═══ Information provided

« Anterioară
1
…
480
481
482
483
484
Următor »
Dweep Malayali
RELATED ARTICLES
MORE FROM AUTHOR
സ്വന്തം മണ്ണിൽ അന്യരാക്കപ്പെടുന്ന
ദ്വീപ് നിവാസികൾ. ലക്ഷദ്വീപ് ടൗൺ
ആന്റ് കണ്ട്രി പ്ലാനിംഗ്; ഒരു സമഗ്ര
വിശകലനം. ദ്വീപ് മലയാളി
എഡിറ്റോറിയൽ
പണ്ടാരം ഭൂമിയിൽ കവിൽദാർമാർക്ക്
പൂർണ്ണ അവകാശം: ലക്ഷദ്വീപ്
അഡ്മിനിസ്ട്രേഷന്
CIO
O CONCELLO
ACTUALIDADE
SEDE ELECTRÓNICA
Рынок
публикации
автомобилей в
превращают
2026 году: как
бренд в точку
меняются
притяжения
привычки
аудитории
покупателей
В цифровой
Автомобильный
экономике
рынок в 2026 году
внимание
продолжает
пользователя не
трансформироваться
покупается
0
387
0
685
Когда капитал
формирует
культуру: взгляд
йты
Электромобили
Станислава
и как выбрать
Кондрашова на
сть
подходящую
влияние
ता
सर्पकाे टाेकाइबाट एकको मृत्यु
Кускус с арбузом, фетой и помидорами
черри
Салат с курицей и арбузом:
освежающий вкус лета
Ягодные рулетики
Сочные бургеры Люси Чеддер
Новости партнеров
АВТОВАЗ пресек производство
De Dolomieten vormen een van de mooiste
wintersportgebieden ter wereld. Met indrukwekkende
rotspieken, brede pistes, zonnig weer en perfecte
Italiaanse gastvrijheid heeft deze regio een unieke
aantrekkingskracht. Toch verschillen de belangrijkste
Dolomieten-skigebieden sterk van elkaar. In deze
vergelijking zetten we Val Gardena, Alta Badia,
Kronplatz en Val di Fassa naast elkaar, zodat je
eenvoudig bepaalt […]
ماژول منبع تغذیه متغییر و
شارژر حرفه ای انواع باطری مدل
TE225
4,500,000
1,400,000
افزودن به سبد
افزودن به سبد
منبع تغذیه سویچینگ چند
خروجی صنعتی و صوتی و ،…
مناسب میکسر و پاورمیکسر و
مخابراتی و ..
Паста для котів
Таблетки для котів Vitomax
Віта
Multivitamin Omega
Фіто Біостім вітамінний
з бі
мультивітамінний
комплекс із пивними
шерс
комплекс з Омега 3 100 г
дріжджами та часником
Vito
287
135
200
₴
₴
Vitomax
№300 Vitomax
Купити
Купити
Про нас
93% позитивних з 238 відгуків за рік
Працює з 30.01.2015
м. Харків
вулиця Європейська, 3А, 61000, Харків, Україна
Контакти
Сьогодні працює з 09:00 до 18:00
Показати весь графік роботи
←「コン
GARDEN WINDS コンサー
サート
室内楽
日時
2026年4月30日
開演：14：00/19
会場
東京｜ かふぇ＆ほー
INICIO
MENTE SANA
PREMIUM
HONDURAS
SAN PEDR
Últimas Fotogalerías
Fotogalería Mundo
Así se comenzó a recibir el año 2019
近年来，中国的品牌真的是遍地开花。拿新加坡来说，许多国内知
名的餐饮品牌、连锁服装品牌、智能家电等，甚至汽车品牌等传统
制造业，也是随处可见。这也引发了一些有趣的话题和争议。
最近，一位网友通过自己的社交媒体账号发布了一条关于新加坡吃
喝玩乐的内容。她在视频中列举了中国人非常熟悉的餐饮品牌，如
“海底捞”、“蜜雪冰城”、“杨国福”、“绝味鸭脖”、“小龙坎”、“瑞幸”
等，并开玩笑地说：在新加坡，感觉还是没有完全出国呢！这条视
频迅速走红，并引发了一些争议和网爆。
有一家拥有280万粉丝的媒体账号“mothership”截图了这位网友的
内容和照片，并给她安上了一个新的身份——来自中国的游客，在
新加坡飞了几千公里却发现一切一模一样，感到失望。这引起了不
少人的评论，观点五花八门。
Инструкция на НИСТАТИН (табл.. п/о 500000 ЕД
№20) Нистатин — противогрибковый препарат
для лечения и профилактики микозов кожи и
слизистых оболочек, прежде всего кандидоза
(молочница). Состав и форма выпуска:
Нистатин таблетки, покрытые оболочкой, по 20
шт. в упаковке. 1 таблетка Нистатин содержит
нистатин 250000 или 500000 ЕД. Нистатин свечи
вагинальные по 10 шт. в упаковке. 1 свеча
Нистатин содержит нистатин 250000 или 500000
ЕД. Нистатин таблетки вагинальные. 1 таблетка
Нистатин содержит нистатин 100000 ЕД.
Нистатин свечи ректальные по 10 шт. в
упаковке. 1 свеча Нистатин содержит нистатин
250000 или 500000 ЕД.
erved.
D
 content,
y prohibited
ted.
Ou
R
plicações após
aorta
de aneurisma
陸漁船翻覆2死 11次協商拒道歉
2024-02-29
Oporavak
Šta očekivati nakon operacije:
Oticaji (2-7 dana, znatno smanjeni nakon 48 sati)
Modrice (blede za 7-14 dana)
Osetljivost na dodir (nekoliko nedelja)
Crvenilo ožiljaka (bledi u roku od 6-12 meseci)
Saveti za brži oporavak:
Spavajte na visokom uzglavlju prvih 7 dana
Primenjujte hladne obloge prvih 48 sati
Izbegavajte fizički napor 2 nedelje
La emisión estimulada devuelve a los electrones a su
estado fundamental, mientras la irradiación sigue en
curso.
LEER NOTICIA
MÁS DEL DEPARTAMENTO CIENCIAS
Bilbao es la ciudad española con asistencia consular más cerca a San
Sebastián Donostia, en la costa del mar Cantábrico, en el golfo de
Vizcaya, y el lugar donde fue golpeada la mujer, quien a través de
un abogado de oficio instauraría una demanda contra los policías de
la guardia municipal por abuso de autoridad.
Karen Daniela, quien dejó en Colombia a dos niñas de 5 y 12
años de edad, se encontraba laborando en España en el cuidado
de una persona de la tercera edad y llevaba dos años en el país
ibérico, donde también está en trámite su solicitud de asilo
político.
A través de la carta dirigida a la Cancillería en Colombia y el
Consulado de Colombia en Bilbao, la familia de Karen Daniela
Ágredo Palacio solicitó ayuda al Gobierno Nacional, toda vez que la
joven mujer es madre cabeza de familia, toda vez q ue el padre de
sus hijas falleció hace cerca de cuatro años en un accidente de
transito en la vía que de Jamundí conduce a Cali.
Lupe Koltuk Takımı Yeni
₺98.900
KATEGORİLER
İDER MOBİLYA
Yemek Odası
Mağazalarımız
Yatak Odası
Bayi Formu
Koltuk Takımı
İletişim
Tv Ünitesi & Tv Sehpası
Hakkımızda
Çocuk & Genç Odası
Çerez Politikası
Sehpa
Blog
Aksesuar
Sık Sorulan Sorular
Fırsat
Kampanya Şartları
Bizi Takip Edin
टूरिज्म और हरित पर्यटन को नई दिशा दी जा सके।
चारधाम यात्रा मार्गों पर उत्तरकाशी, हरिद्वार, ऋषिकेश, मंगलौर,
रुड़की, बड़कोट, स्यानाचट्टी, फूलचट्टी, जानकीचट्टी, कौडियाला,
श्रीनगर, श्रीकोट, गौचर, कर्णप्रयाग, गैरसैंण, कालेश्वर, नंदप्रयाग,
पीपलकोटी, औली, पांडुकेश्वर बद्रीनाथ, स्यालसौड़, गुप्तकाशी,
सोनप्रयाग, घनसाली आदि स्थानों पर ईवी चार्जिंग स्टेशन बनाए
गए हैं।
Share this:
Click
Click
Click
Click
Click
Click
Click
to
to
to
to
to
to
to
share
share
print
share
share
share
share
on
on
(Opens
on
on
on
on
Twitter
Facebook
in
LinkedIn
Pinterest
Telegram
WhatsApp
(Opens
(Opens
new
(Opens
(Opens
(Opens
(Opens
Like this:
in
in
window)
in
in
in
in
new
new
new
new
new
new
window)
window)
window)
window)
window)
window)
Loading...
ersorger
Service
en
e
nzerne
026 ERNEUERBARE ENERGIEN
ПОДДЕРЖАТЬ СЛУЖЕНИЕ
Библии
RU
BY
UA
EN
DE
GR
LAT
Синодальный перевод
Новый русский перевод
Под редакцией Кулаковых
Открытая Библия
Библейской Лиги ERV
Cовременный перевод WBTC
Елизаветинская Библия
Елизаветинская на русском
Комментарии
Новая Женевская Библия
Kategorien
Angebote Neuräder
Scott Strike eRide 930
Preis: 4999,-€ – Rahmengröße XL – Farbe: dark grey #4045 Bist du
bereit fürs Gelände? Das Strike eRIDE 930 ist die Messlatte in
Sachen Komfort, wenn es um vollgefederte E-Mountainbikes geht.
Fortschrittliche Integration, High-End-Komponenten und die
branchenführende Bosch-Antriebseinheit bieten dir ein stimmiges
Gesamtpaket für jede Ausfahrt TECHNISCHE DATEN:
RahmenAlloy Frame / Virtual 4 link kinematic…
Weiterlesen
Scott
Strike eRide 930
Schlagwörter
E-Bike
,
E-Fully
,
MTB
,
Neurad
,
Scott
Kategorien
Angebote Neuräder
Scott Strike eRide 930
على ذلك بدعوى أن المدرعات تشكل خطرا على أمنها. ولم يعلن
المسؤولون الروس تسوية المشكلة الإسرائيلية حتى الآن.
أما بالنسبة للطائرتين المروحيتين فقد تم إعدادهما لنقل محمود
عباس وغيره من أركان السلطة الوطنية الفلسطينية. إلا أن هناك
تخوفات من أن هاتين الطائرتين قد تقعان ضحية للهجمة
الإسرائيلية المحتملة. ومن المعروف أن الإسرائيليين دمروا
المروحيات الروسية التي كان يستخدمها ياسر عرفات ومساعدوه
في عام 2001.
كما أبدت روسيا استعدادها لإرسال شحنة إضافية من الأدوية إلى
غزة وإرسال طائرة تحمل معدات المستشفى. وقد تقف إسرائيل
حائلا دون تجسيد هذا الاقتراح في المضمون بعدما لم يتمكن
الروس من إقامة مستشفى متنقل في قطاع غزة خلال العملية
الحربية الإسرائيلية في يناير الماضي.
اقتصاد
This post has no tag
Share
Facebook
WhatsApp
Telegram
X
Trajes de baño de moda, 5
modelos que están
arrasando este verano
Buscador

══════

Problem requirements:
Looking at the entries above, can you reproduce exactly the lines from the one that holds "İDER MOBİLYA" through the one that holds "Gesamtpaket für jede", and only those?

Task answer:
İDER MOBİLYA
Yemek Odası
Mağazalarımız
Yatak Odası
Bayi Formu
Koltuk Takımı
İletişim
Tv Ünitesi & Tv Sehpası
Hakkımızda
Çocuk & Genç Odası
Çerez Politikası
Sehpa
Blog
Aksesuar
Sık Sorulan Sorular
Fırsat
Kampanya Şartları
Bizi Takip Edin
टूरिज्म और हरित पर्यटन को नई दिशा दी जा सके।
चारधाम यात्रा मार्गों पर उत्तरकाशी, हरिद्वार, ऋषिकेश, मंगलौर,
रुड़की, बड़कोट, स्यानाचट्टी, फूलचट्टी, जानकीचट्टी, कौडियाला,
श्रीनगर, श्रीकोट, गौचर, कर्णप्रयाग, गैरसैंण, कालेश्वर, नंदप्रयाग,
पीपलकोटी, औली, पांडुकेश्वर बद्रीनाथ, स्यालसौड़, गुप्तकाशी,
सोनप्रयाग, घनसाली आदि स्थानों पर ईवी चार्जिंग स्टेशन बनाए
गए हैं।
Share this:
Click
Click
Click
Click
Click
Click
Click
to
to
to
to
to
to
to
share
share
print
share
share
share
share
on
on
(Opens
on
on
on
on
Twitter
Facebook
in
LinkedIn
Pinterest
Telegram
WhatsApp
(Opens
(Opens
new
(Opens
(Opens
(Opens
(Opens
Like this:
in
in
window)
in
in
in
in
new
new
new
new
new
new
window)
window)
window)
window)
window)
window)
Loading...
ersorger
Service
en
e
nzerne
026 ERNEUERBARE ENERGIEN
ПОДДЕРЖАТЬ СЛУЖЕНИЕ
Библии
RU
BY
UA
EN
DE
GR
LAT
Синодальный перевод
Новый русский перевод
Под редакцией Кулаковых
Открытая Библия
Библейской Лиги ERV
Cовременный перевод WBTC
Елизаветинская Библия
Елизаветинская на русском
Комментарии
Новая Женевская Библия
Kategorien
Angebote Neuräder
Scott Strike eRide 930
Preis: 4999,-€ – Rahmengröße XL – Farbe: dark grey #4045 Bist du
bereit fürs Gelände? Das Strike eRIDE 930 ist die Messlatte in
Sachen Komfort, wenn es um vollgefederte E-Mountainbikes geht.
Fortschrittliche Integration, High-End-Komponenten und die
branchenführende Bosch-Antriebseinheit bieten dir ein stimmiges
Gesamtpaket für jede Ausfahrt TECHNISCHE DATEN:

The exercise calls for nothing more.